= Kostis Protopapas =

Kostis Protopapas is a Greek-born American symphony and opera conductor, currently serving as the artistic director of Opera Santa Barbara.

== Life and career ==
From 2008 until 2016 he was the artistic director of Tulsa Opera in Tulsa, Oklahoma, where he had previously served as associate conductor and chorusmaster. During his 15-year tenure with the company, Protopapas conducted 30 productions of a diverse repertoire extending from popular classics like La Boheme, Carmen and Pagliacci to contemporary American works like Elmer Gantry, Of Mice and Men and A Streetcar Named Desire.
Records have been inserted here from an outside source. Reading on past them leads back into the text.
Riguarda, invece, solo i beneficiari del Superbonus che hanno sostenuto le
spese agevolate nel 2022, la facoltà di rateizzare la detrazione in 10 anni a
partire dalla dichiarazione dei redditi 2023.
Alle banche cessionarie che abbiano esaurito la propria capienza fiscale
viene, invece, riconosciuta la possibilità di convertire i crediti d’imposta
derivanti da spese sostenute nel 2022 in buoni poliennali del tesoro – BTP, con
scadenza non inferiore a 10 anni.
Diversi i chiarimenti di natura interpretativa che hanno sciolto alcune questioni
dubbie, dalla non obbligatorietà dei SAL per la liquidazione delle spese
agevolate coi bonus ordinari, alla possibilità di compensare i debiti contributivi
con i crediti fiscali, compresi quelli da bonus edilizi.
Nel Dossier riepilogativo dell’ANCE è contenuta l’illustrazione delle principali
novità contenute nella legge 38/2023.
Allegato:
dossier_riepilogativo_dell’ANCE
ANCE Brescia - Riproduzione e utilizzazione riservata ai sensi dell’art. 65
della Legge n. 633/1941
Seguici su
About his 2011 Barber of Seville performances, Alex Ross of The New Yorker wrote "Most impressive was the fluid idiomatic playing of the orchestra… In any city, it's rare to find a conductor that sets the right tempo so consistently that you stop noticing he's there." In 2014 his contract was renewed through 2017, however he resigned his post in March 2016

Protopapas has served as assistant conductor for the Los Angeles Opera the Lyric Opera of Chicago and Santa Fe Opera. During the 2002 and 2003 seasons he was the assistant chorusmaster at Lyric Opera of Chicago, under Donald Palumbo.

Protopapas has served on the music staffs of Opera Memphis and Virginia Opera; he conducted at Opera in the Ozarks every summer from 2000 to 2004, and has conducted for Des Moines Metro Opera, Opera Columbus and Union Avenue Opera in St. Louis.

Born in Athens, Greece, in 1971, Protopapas studied archaeology and history of art at the University of Athens. He came to the United States in 1993 on an Onassis Foundation scholarship to study piano at The Boston Conservatory and conducting at Boston University.